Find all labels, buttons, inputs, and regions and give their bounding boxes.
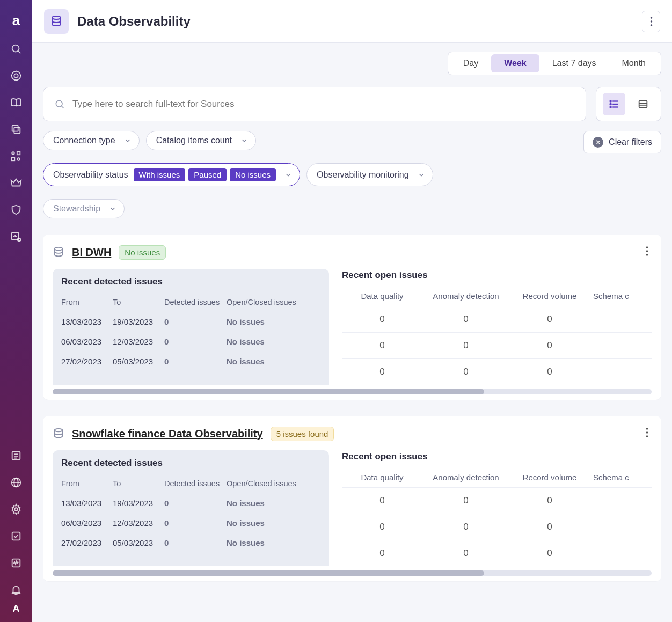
scrollbar-thumb[interactable] [53, 389, 484, 394]
list-view-button[interactable] [603, 93, 625, 115]
check-square-icon[interactable] [10, 530, 22, 542]
detected-count-cell: 0 [164, 538, 223, 547]
data-quality-cell: 0 [342, 522, 422, 532]
card-menu-button[interactable] [642, 243, 652, 261]
search-container [43, 87, 586, 121]
svg-point-43 [646, 431, 648, 434]
open-row: 0 0 0 [342, 487, 652, 514]
scrollbar-thumb[interactable] [53, 570, 484, 576]
bell-icon[interactable] [10, 584, 22, 596]
filter-connection-type[interactable]: Connection type [43, 131, 140, 150]
from-cell: 27/02/2023 [61, 357, 109, 366]
record-volume-cell: 0 [509, 548, 590, 559]
data-quality-cell: 0 [342, 548, 422, 559]
sidebar-letter[interactable]: A [13, 603, 20, 614]
data-quality-cell: 0 [342, 495, 422, 506]
svg-rect-5 [12, 126, 18, 131]
from-cell: 06/03/2023 [61, 337, 109, 346]
filter-catalog-items-count[interactable]: Catalog items count [146, 131, 256, 150]
header-menu-button[interactable] [642, 11, 660, 32]
copy-icon[interactable] [10, 123, 22, 135]
filter-observability-monitoring[interactable]: Observability monitoring [306, 163, 433, 186]
open-closed-cell: No issues [227, 317, 312, 326]
search-icon [54, 99, 65, 109]
list-icon[interactable] [10, 450, 22, 462]
open-closed-cell: No issues [227, 538, 312, 547]
from-cell: 27/02/2023 [61, 538, 109, 547]
to-cell: 05/03/2023 [113, 357, 161, 366]
from-cell: 13/03/2023 [61, 499, 109, 508]
chevron-down-icon [418, 171, 425, 179]
activity-icon[interactable] [10, 557, 22, 569]
recent-open-panel: Recent open issues Data qualityAnomaly d… [342, 269, 652, 385]
detected-count-cell: 0 [164, 499, 223, 508]
svg-point-40 [646, 254, 648, 256]
recent-detected-title: Recent detected issues [61, 276, 320, 287]
status-badge: 5 issues found [271, 427, 334, 441]
svg-point-22 [52, 16, 61, 19]
table-view-button[interactable] [632, 93, 654, 115]
source-card: BI DWH No issues Recent detected issues … [43, 235, 661, 400]
globe-icon[interactable] [10, 477, 22, 488]
chevron-down-icon [124, 137, 132, 144]
time-tab-week[interactable]: Week [491, 54, 539, 72]
svg-point-25 [650, 24, 652, 26]
database-icon [53, 246, 64, 258]
diagram-icon[interactable] [10, 150, 22, 162]
open-closed-cell: No issues [227, 499, 312, 508]
svg-point-32 [610, 106, 611, 107]
source-title-link[interactable]: Snowflake finance Data Observability [72, 428, 263, 440]
data-quality-cell: 0 [342, 367, 422, 377]
detected-table-head: FromToDetected issuesOpen/Closed issues [61, 479, 320, 488]
analytics-icon[interactable] [10, 231, 22, 243]
database-icon [44, 9, 69, 34]
status-badge: No issues [119, 245, 166, 260]
svg-point-19 [14, 508, 18, 511]
anomaly-detection-cell: 0 [426, 367, 506, 377]
close-icon: ✕ [593, 137, 603, 148]
from-cell: 06/03/2023 [61, 518, 109, 528]
anomaly-detection-cell: 0 [426, 495, 506, 506]
crown-icon[interactable] [10, 177, 22, 189]
time-tab-month[interactable]: Month [609, 54, 659, 72]
filter-observability-status[interactable]: Observability status With issuesPausedNo… [43, 163, 300, 186]
search-nav-icon[interactable] [10, 43, 22, 55]
card-menu-button[interactable] [642, 425, 652, 443]
svg-rect-4 [14, 127, 20, 133]
horizontal-scrollbar[interactable] [53, 570, 652, 576]
to-cell: 19/03/2023 [113, 499, 161, 508]
source-title-link[interactable]: BI DWH [72, 246, 111, 259]
app-logo[interactable]: a [9, 13, 24, 28]
time-tab-last-7-days[interactable]: Last 7 days [539, 54, 609, 72]
open-row: 0 0 0 [342, 306, 652, 332]
search-input[interactable] [72, 99, 575, 109]
shield-icon[interactable] [10, 204, 22, 216]
chevron-down-icon [109, 205, 116, 213]
svg-point-6 [12, 152, 14, 155]
to-cell: 05/03/2023 [113, 538, 161, 547]
time-tab-day[interactable]: Day [450, 54, 491, 72]
status-chip[interactable]: No issues [230, 168, 276, 181]
status-chip[interactable]: With issues [134, 168, 186, 181]
svg-point-26 [56, 100, 62, 107]
chevron-down-icon [240, 137, 248, 144]
svg-rect-20 [12, 532, 20, 540]
open-row: 0 0 0 [342, 332, 652, 358]
clear-filters-label: Clear filters [609, 137, 652, 147]
filter-catalog-items-count-label: Catalog items count [156, 136, 232, 145]
svg-rect-34 [639, 101, 647, 108]
svg-line-1 [18, 51, 20, 53]
target-icon[interactable] [10, 70, 22, 82]
status-chip[interactable]: Paused [188, 168, 227, 181]
horizontal-scrollbar[interactable] [53, 389, 652, 394]
record-volume-cell: 0 [509, 367, 590, 377]
open-row: 0 0 0 [342, 358, 652, 385]
source-card: Snowflake finance Data Observability 5 i… [43, 416, 661, 581]
detected-count-cell: 0 [164, 317, 223, 326]
from-cell: 13/03/2023 [61, 317, 109, 326]
filter-stewardship[interactable]: Stewardship [43, 199, 125, 218]
detected-row: 27/02/2023 05/03/2023 0 No issues [61, 533, 320, 553]
gear-icon[interactable] [10, 503, 22, 515]
book-icon[interactable] [10, 97, 22, 108]
clear-filters-button[interactable]: ✕ Clear filters [583, 131, 661, 153]
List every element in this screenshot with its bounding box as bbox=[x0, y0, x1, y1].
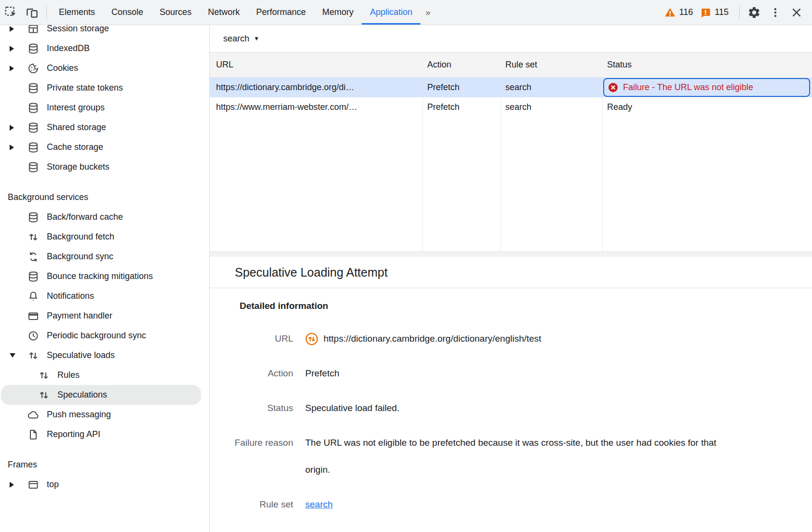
ruleset-filter-dropdown[interactable]: search ▼ bbox=[223, 34, 259, 44]
sidebar-item-storage-buckets[interactable]: Storage buckets bbox=[0, 157, 209, 177]
status-label: Status bbox=[210, 395, 293, 422]
column-header-status[interactable]: Status bbox=[602, 53, 812, 77]
sidebar-item-label: Session storage bbox=[47, 25, 109, 34]
status-value: Speculative load failed. bbox=[305, 395, 399, 422]
error-icon bbox=[608, 82, 618, 93]
tab-performance[interactable]: Performance bbox=[248, 0, 314, 25]
speculations-table: URL Action Rule set Status https://dicti… bbox=[210, 53, 812, 252]
sidebar-item-private-state-tokens[interactable]: Private state tokens bbox=[0, 78, 209, 98]
database-icon bbox=[27, 271, 39, 282]
application-sidebar: Session storage IndexedDB bbox=[0, 25, 210, 532]
rule-set-cell[interactable]: search bbox=[501, 78, 602, 97]
database-icon bbox=[27, 161, 39, 173]
tab-memory[interactable]: Memory bbox=[314, 0, 362, 25]
inspect-element-button[interactable] bbox=[0, 0, 21, 25]
sidebar-item-speculations[interactable]: Speculations bbox=[1, 385, 201, 405]
issue-count: 115 bbox=[715, 7, 729, 17]
sidebar-item-periodic-background-sync[interactable]: Periodic background sync bbox=[0, 326, 209, 346]
updown-arrows-icon bbox=[27, 231, 39, 243]
sidebar-item-label: Interest groups bbox=[47, 103, 105, 113]
url-cell[interactable]: https://www.merriam-webster.com/… bbox=[210, 97, 422, 117]
sidebar-item-indexeddb[interactable]: IndexedDB bbox=[0, 39, 209, 58]
status-ready-text: Ready bbox=[607, 102, 632, 112]
action-cell[interactable]: Prefetch bbox=[422, 97, 501, 117]
tab-application[interactable]: Application bbox=[362, 0, 420, 25]
sidebar-item-label: Cookies bbox=[47, 63, 78, 73]
tab-elements[interactable]: Elements bbox=[51, 0, 103, 25]
collapse-arrow-icon[interactable] bbox=[10, 145, 19, 150]
warnings-counter[interactable]: 116 bbox=[664, 6, 693, 18]
sidebar-item-background-sync[interactable]: Background sync bbox=[0, 247, 209, 266]
issues-counter[interactable]: 115 bbox=[700, 7, 729, 18]
sidebar-item-label: Storage buckets bbox=[47, 162, 109, 172]
sidebar-item-label: Background fetch bbox=[47, 232, 114, 242]
sync-icon bbox=[27, 251, 39, 263]
collapse-arrow-icon[interactable] bbox=[10, 66, 19, 71]
warning-count: 116 bbox=[679, 7, 693, 17]
table-row[interactable]: https://dictionary.cambridge.org/di… Pre… bbox=[210, 78, 812, 97]
detail-row-rule-set: Rule set search bbox=[210, 491, 812, 518]
device-toolbar-icon bbox=[26, 6, 39, 19]
column-header-action[interactable]: Action bbox=[422, 53, 501, 77]
close-icon bbox=[790, 6, 803, 19]
background-services-section-header: Background services bbox=[0, 187, 209, 207]
sidebar-item-cookies[interactable]: Cookies bbox=[0, 58, 209, 78]
collapse-arrow-icon[interactable] bbox=[10, 26, 19, 32]
sidebar-item-cache-storage[interactable]: Cache storage bbox=[0, 137, 209, 157]
sidebar-item-label: Payment handler bbox=[47, 311, 112, 321]
status-failure-text: Failure - The URL was not eligible bbox=[623, 82, 753, 93]
rule-set-link[interactable]: search bbox=[305, 499, 333, 509]
collapse-arrow-icon[interactable] bbox=[10, 125, 19, 131]
sidebar-item-label: Private state tokens bbox=[47, 83, 123, 93]
sidebar-item-label: Background sync bbox=[47, 252, 113, 262]
sidebar-item-label: Speculations bbox=[57, 390, 107, 400]
sidebar-item-label: Bounce tracking mitigations bbox=[47, 271, 153, 281]
sidebar-item-payment-handler[interactable]: Payment handler bbox=[0, 306, 209, 326]
updown-arrows-icon bbox=[27, 350, 39, 361]
sidebar-item-label: Notifications bbox=[47, 291, 94, 301]
rule-set-cell[interactable]: search bbox=[501, 97, 602, 117]
sidebar-item-shared-storage[interactable]: Shared storage bbox=[0, 118, 209, 137]
more-options-button[interactable] bbox=[765, 6, 786, 19]
panel-splitter[interactable] bbox=[210, 252, 812, 257]
settings-button[interactable] bbox=[744, 6, 765, 19]
url-cell[interactable]: https://dictionary.cambridge.org/di… bbox=[210, 78, 422, 97]
card-icon bbox=[27, 310, 39, 322]
close-devtools-button[interactable] bbox=[786, 6, 807, 19]
toolbar-divider bbox=[739, 5, 740, 20]
database-icon bbox=[27, 102, 39, 114]
tab-sources[interactable]: Sources bbox=[151, 0, 200, 25]
more-tabs-button[interactable]: » bbox=[420, 0, 436, 25]
frames-section-header: Frames bbox=[0, 455, 209, 475]
status-cell[interactable]: Ready bbox=[602, 97, 812, 117]
sidebar-item-background-fetch[interactable]: Background fetch bbox=[0, 227, 209, 247]
status-cell[interactable]: Failure - The URL was not eligible bbox=[602, 78, 812, 97]
tab-console[interactable]: Console bbox=[103, 0, 151, 25]
sidebar-item-session-storage[interactable]: Session storage bbox=[0, 25, 209, 39]
collapse-arrow-icon[interactable] bbox=[10, 46, 19, 52]
tab-network[interactable]: Network bbox=[200, 0, 248, 25]
detail-row-status: Status Speculative load failed. bbox=[210, 395, 812, 422]
column-header-url[interactable]: URL bbox=[210, 53, 422, 77]
sidebar-item-reporting-api[interactable]: Reporting API bbox=[0, 425, 209, 444]
sidebar-item-top-frame[interactable]: top bbox=[0, 475, 209, 494]
expand-arrow-icon[interactable] bbox=[10, 353, 19, 358]
sidebar-item-push-messaging[interactable]: Push messaging bbox=[0, 405, 209, 425]
sidebar-item-speculative-loads[interactable]: Speculative loads bbox=[0, 346, 209, 365]
sidebar-item-back-forward-cache[interactable]: Back/forward cache bbox=[0, 207, 209, 227]
sidebar-item-interest-groups[interactable]: Interest groups bbox=[0, 98, 209, 118]
database-icon bbox=[27, 43, 39, 54]
database-icon bbox=[27, 82, 39, 94]
sidebar-item-bounce-tracking-mitigations[interactable]: Bounce tracking mitigations bbox=[0, 266, 209, 286]
sidebar-item-rules[interactable]: Rules bbox=[0, 365, 209, 385]
sidebar-item-notifications[interactable]: Notifications bbox=[0, 286, 209, 306]
device-toolbar-button[interactable] bbox=[21, 0, 42, 25]
speculation-details: Speculative Loading Attempt Detailed inf… bbox=[210, 257, 812, 518]
action-cell[interactable]: Prefetch bbox=[422, 78, 501, 97]
collapse-arrow-icon[interactable] bbox=[10, 482, 19, 488]
detail-row-failure-reason: Failure reason The URL was not eligible … bbox=[210, 429, 812, 483]
table-row[interactable]: https://www.merriam-webster.com/… Prefet… bbox=[210, 97, 812, 117]
sidebar-item-label: top bbox=[47, 479, 59, 490]
column-header-rule-set[interactable]: Rule set bbox=[501, 53, 602, 77]
devtools-tabbar: Elements Console Sources Network Perform… bbox=[0, 0, 812, 25]
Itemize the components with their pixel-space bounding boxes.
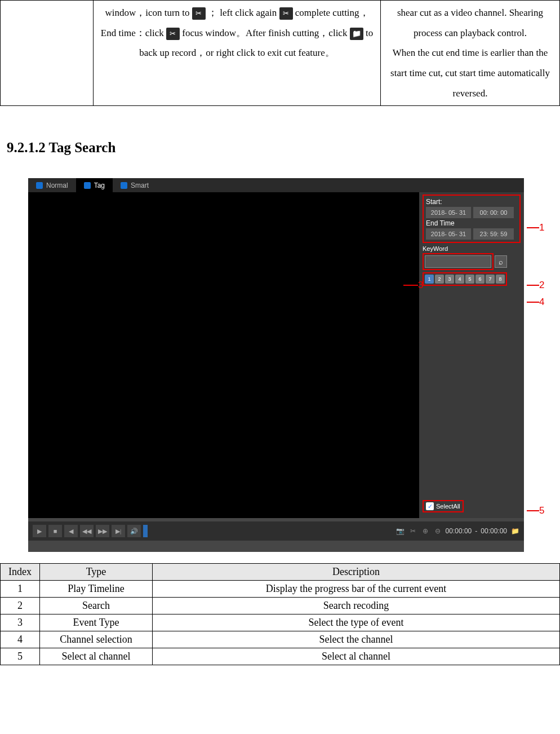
bottom-strip [28, 541, 524, 552]
top-col2-cell: window，icon turn to ； left click again c… [94, 1, 381, 106]
cell-type: Search [40, 598, 153, 614]
cut-icon[interactable]: ✂ [408, 527, 417, 536]
tab-label: Normal [46, 182, 68, 189]
search-sidebar: Start: End Time KeyWord ⌕ [419, 192, 524, 518]
export-folder-icon[interactable]: 📁 [510, 527, 519, 536]
keyword-input[interactable] [425, 255, 491, 268]
callout-num: 3 [418, 280, 423, 291]
folder-icon [350, 28, 363, 40]
time-left: 00:00:00 [446, 527, 472, 535]
snapshot-icon[interactable]: 📷 [396, 527, 405, 536]
channel-buttons: 1 2 3 4 5 6 7 8 [425, 275, 505, 284]
text: focus window。After finish cutting，click [182, 28, 347, 38]
fast-button[interactable]: ▶▶ [96, 525, 109, 537]
start-label: Start: [426, 197, 517, 207]
reverse-button[interactable]: ◀ [64, 525, 78, 537]
tag-search-screenshot: Normal Tag Smart Start: End Time [28, 178, 524, 552]
callout-4: 4 [527, 297, 544, 308]
table-row: 1 Play Timeline Display the progress bar… [1, 581, 560, 598]
play-button[interactable]: ▶ [33, 525, 46, 537]
playbar-right: 📷 ✂ ⊕ ⊖ 00:00:00 - 00:00:00 📁 [396, 527, 519, 536]
channel-btn-5[interactable]: 5 [465, 275, 474, 284]
tab-tag-icon [84, 182, 91, 189]
channel-btn-1[interactable]: 1 [425, 275, 434, 284]
keyword-input-highlight [423, 253, 494, 270]
check-icon: ✓ [426, 502, 434, 510]
end-date-input[interactable] [426, 228, 471, 240]
selectall-highlight: ✓ SelectAll [423, 500, 464, 512]
callout-3: 3 [403, 280, 423, 291]
end-label: End Time [426, 218, 517, 228]
text: End time：click [101, 28, 164, 38]
callout-1: 1 [527, 222, 544, 233]
callout-num: 5 [539, 505, 544, 516]
selectall-label: SelectAll [436, 503, 460, 510]
tab-tag[interactable]: Tag [76, 178, 113, 192]
cell-type: Event Type [40, 614, 153, 631]
playback-bar: ▶ ■ ◀ ◀◀ ▶▶ ▶| 🔊 📷 ✂ ⊕ ⊖ 00:00:00 - 00:0… [28, 521, 524, 541]
time-right: 00:00:00 [481, 527, 507, 535]
table-header-row: Index Type Description [1, 564, 560, 581]
keyword-label: KeyWord [423, 245, 521, 252]
search-button[interactable]: ⌕ [495, 255, 507, 268]
start-date-input[interactable] [426, 207, 471, 218]
channel-btn-3[interactable]: 3 [445, 275, 454, 284]
slow-button[interactable]: ◀◀ [80, 525, 94, 537]
cell-desc: Display the progress bar of the current … [153, 581, 560, 598]
scissors-icon [279, 7, 293, 20]
table-row: 2 Search Search recoding [1, 598, 560, 614]
cell-desc: Select al channel [153, 648, 560, 665]
channel-btn-6[interactable]: 6 [475, 275, 485, 284]
end-time-input[interactable] [473, 228, 514, 240]
start-time-input[interactable] [473, 207, 514, 218]
index-description-table: Index Type Description 1 Play Timeline D… [0, 563, 560, 665]
tab-label: Tag [94, 182, 105, 189]
text: window，icon turn to [105, 7, 192, 18]
th-type: Type [40, 564, 153, 581]
volume-level[interactable] [143, 525, 148, 537]
tab-normal-icon [36, 182, 43, 189]
callout-num: 1 [539, 222, 544, 233]
keyword-row: ⌕ [423, 253, 521, 270]
stop-button[interactable]: ■ [48, 525, 62, 537]
selectall-checkbox[interactable]: ✓ SelectAll [426, 502, 460, 510]
tab-label: Smart [131, 182, 149, 189]
cell-index: 2 [1, 598, 40, 614]
channel-btn-7[interactable]: 7 [486, 275, 495, 284]
tab-bar: Normal Tag Smart [28, 178, 524, 192]
th-index: Index [1, 564, 40, 581]
callout-num: 2 [539, 280, 544, 291]
text: ； left click again [208, 7, 277, 18]
time-sep: - [475, 527, 477, 535]
zoom-in-icon[interactable]: ⊕ [421, 527, 430, 536]
cell-index: 3 [1, 614, 40, 631]
table-row: 3 Event Type Select the type of event [1, 614, 560, 631]
th-description: Description [153, 564, 560, 581]
text: complete cutting， [295, 7, 369, 18]
channel-btn-4[interactable]: 4 [455, 275, 464, 284]
frame-button[interactable]: ▶| [112, 525, 125, 537]
zoom-out-icon[interactable]: ⊖ [433, 527, 442, 536]
tab-smart[interactable]: Smart [113, 178, 157, 192]
tab-smart-icon [121, 182, 127, 189]
cell-type: Channel selection [40, 631, 153, 648]
callout-num: 4 [539, 297, 544, 308]
channel-btn-2[interactable]: 2 [435, 275, 444, 284]
scissors-icon [192, 7, 206, 20]
cell-desc: Search recoding [153, 598, 560, 614]
time-range-block: Start: End Time [423, 194, 521, 243]
cell-type: Play Timeline [40, 581, 153, 598]
callout-5: 5 [527, 505, 544, 516]
tab-normal[interactable]: Normal [28, 178, 76, 192]
cell-type: Select al channel [40, 648, 153, 665]
search-icon: ⌕ [499, 258, 503, 266]
channel-btn-8[interactable]: 8 [496, 275, 505, 284]
top-col1-empty [1, 1, 94, 106]
cell-desc: Select the type of event [153, 614, 560, 631]
table-row: 5 Select al channel Select al channel [1, 648, 560, 665]
mute-button[interactable]: 🔊 [127, 525, 141, 537]
scissors-icon [166, 28, 180, 40]
video-viewport [28, 192, 419, 518]
cell-desc: Select the channel [153, 631, 560, 648]
table-row: 4 Channel selection Select the channel [1, 631, 560, 648]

────────────────

### Action item:
Return a copy of each line in the records above that has "chip" in it.

### Expected output:
status-chip[interactable]: No issues [230, 168, 276, 181]
status-chip[interactable]: With issues [134, 168, 186, 181]
status-chip[interactable]: Paused [188, 168, 227, 181]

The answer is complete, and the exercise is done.